In human nephrectomy specimens, the kidney level of tubular transport proteins does not correlate wi

Abstract

Human urinary extracellular vesicles (uEVs) contain proteins from all nephron segments. An assumption for years has been that uEVs might provide a non-invasive liquid biopsy that reflect physiological regulation of transporter protein expression in human. We hypothesized that protein abundance in human kidney tissue and uEV are directly related and tested this in paired collections of nephrectomy tissue and urine sample from 12 patients. Kidney tissue was fractioned into total kidney protein, crude membrane (plasma membrane and large intracellular vesicles) and intracellular vesicle enriched fractions, as well as sections for immunolabelling. uEVs were isolated from spot urine samples. Antibodies were used to quantify 6 segment-specific proteins (proximal tubular expressed Na/Phosphate cotransporter NaPi-2a, thick ascending limb expressed Tamm-Horsfall protein and renal-outer-medullary K+channel ROMK, distal convoluted tubular expressed NaCl cotransporter NCC, intercalated cell expressed proton-pump subunit ATP6V1G3 and principal cell expressed aquaporin 2 (AQP2)) and 3 uEV markers (exosomal CD63, microvesicle marker VAMP3 and β-actin) in each fractions.

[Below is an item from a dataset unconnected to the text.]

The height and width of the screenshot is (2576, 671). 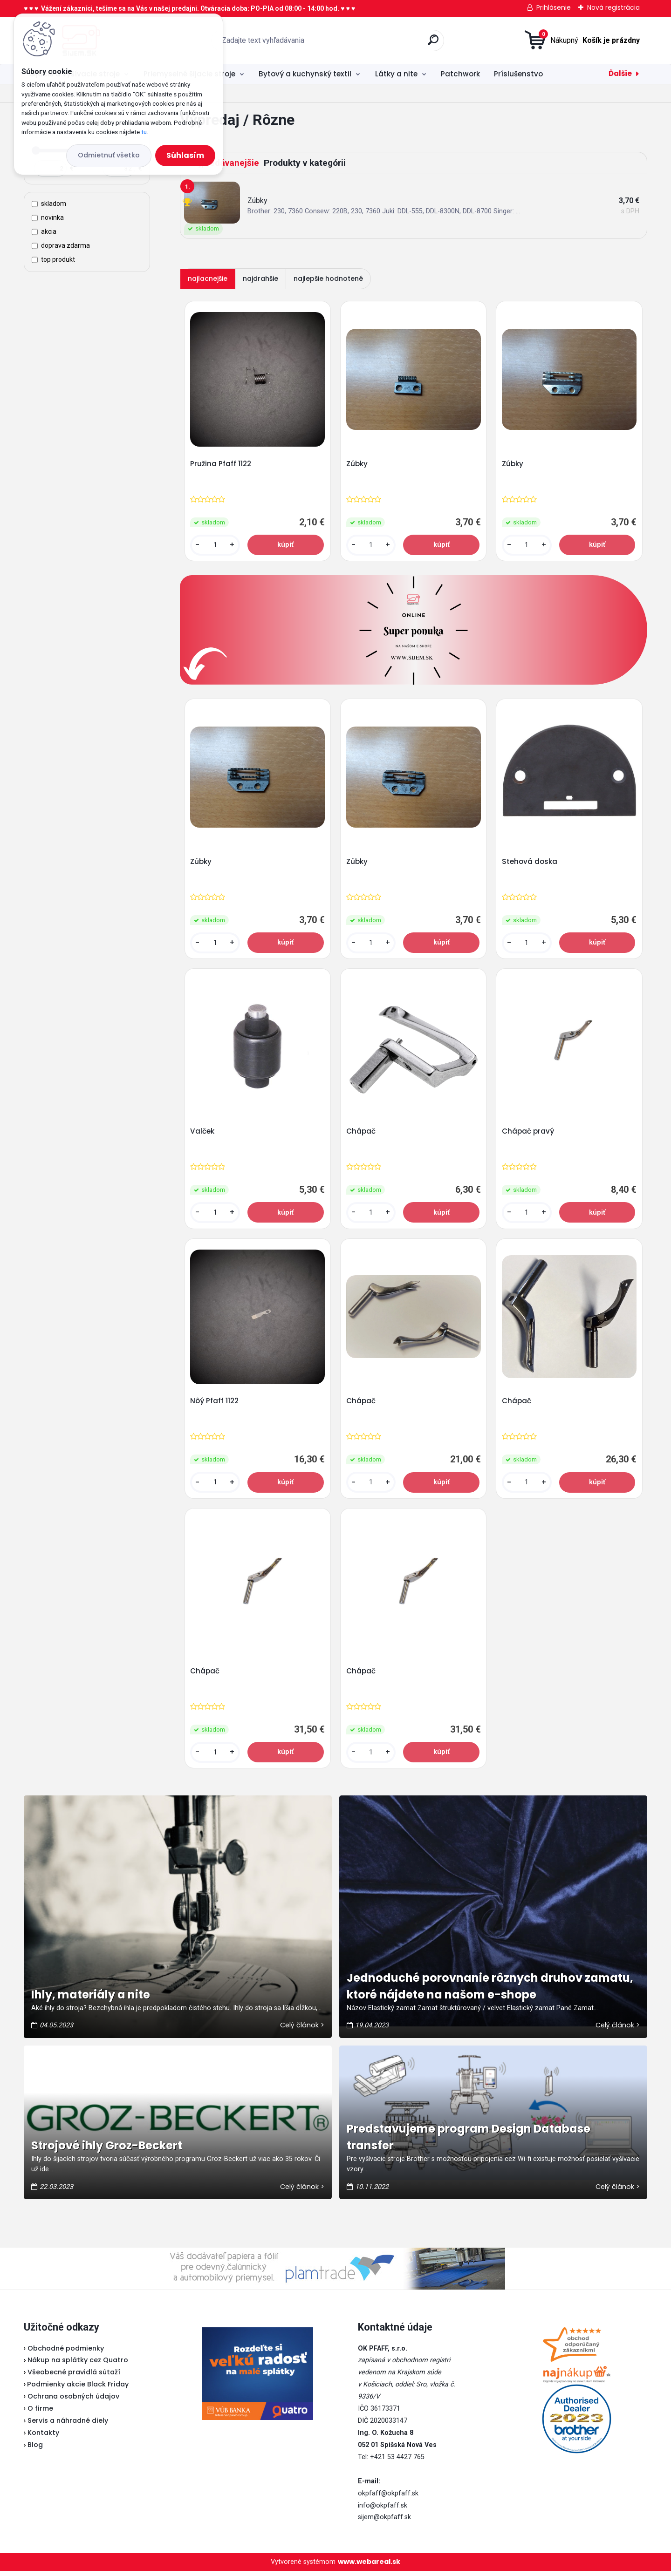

By western blotting and immunofluorescence labelling, we found significant positive correlations between abundance of CD63, NCC, AQP2 and ATP6V1G3, respectively, within the different kidney-derived fractions. We detected all 9 proteins in uEVs, but their level did not correlate with kidney tissue protein abundance. The uEV protein levels showed higher inter-patient variability than the kidney-derived fractions, indicating that factors, besides kidney protein abundance, contribute to the uEV protein level. Our data suggest that, in a random sample of nephrectomy patients, uEV protein level is not a predictor of kidney protein abundance.